Continuelles augmentations de salaires
“NOUS voulons une augmentation !” Tel est le cri qui s’élève de plus en plus souvent dans de nombreuses nations.
En mars dernier, aux États-Unis, les revendications de salaires atteignirent leur paroxysme. De nombreux fonctionnaires firent grève parce que le gouvernement n’accéda pas à leurs demandes. C’est ainsi qu’environ 200 000 employés des Postes arrêtèrent le travail.
Le pays connut en même temps quantité d’autres grèves et menaces de grèves qui touchaient tant les entreprises privées que les municipalités et le gouvernement fédéral. Dans presque tous les cas, les grévistes réclamaient une augmentation de salaire.
Pourquoi cette demande continuelle d’argent ? Quelle sera l’issue de la situation actuelle ? Pourra-t-on lui trouver un remède ?
La hausse des prix
Si les travailleurs de nombreux pays demandent une augmentation de salaire, c’est en grande partie à cause de la hausse des prix, tant ceux des services que ceux des marchandises.
L’année dernière, aux États-Unis, le coût de la vie augmenta en moyenne de plus de cinq pour cent, et pendant la première moitié de 1970, ce taux s’est maintenu.
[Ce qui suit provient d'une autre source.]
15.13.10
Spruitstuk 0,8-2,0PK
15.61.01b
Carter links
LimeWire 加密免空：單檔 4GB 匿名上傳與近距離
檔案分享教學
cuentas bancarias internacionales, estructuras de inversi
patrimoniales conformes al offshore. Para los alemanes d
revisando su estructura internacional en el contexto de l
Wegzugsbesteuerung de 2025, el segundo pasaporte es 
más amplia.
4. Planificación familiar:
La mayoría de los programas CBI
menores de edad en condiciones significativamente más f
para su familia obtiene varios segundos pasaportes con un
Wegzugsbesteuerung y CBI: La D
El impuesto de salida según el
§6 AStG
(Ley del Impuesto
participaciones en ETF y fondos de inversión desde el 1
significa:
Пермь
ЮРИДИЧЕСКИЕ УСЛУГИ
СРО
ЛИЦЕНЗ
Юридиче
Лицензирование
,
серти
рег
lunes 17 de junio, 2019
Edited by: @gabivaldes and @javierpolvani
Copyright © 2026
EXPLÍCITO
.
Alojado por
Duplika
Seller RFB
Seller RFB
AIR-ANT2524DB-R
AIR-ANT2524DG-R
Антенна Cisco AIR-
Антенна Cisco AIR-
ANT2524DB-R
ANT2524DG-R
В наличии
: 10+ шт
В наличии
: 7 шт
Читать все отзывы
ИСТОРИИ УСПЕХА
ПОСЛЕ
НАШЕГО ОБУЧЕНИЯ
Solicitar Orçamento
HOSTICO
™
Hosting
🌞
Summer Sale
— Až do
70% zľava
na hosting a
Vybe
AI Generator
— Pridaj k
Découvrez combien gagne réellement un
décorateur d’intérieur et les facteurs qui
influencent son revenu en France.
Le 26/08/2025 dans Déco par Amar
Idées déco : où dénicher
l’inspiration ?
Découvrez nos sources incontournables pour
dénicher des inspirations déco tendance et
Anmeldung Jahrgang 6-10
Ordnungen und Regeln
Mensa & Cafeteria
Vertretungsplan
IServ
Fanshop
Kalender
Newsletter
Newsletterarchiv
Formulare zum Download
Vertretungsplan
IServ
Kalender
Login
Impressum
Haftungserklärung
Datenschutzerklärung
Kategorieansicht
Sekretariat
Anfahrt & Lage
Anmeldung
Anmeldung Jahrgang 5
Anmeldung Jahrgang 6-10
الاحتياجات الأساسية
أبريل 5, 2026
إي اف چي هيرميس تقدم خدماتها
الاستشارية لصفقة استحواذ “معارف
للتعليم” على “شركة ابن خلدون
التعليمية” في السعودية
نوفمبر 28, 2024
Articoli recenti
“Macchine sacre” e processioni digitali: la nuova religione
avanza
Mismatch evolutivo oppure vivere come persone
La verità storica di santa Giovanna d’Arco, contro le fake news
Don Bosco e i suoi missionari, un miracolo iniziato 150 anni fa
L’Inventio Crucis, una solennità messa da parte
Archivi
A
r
Le prix de beaucoup de marchandises augmenta de bien plus de cinq pour cent comme le montrent les chiffres suivants :
Marchandises Augmentation du prix
Oignons 30 pour cent
Carottes 27 pour cent
Lard fumé 22 pour cent
Œufs 21 pour cent
Côtelettes de porc 14 pour cent
Bifteck haché 13 pour cent
La hausse des prix était également bien supérieure à la moyenne pour les articles suivants :
Articles Augmentation du prix
Billets d’autobus 16 pour cent
Jupe en laine 15,9 pour cent
Tarifs aériens et d’autocar 13,6 pour cent
Prime d’assurance automobile 13 pour cent
Chambre d’hôpital
(à deux ou trois lits) 12,3 pour cent
Chaussures de dame 10,8 pour cent
En raison de cette augmentation du coût de la vie, les salariés arrivent difficilement à joindre les deux bouts. Un chauffeur de taxi de Chicago déclara à un journaliste du U.S.News & World Report : “On a du mal à se nourrir convenablement.” Il ajouta que sa femme essaie d’économiser de l’argent en achetant les morceaux de viande les moins chers et en faisant souvent des ragoûts.
Un comptable du Michigan dit : “Nous ne mangeons certainement pas mieux. Quand ma femme m’a dit que les œufs coûtaient 80 cents (4,40 fr.) la douzaine, je lui ai dit de ne plus en acheter. À présent je déjeune avec de la bouillie d’avoine. Pour faire des économies, nous achetons du lait au marché au lieu de le faire livrer à domicile, et nous avons renoncé à notre habitude de manger un tournedos au moins une fois par mois.”
Une ménagère de Houston déclara : “Je sors de l’épicerie en larmes. Je fais mes emplettes une fois par semaine et chaque semaine je constate qu’il y a des marchandises qui ont augmenté de quatre ou cinq cents (environ vingt-cinq centimes). On ne peut réduire la quantité de nourriture que la famille consomme, mais on peut réaliser des économies en choisissant judicieusement les aliments.”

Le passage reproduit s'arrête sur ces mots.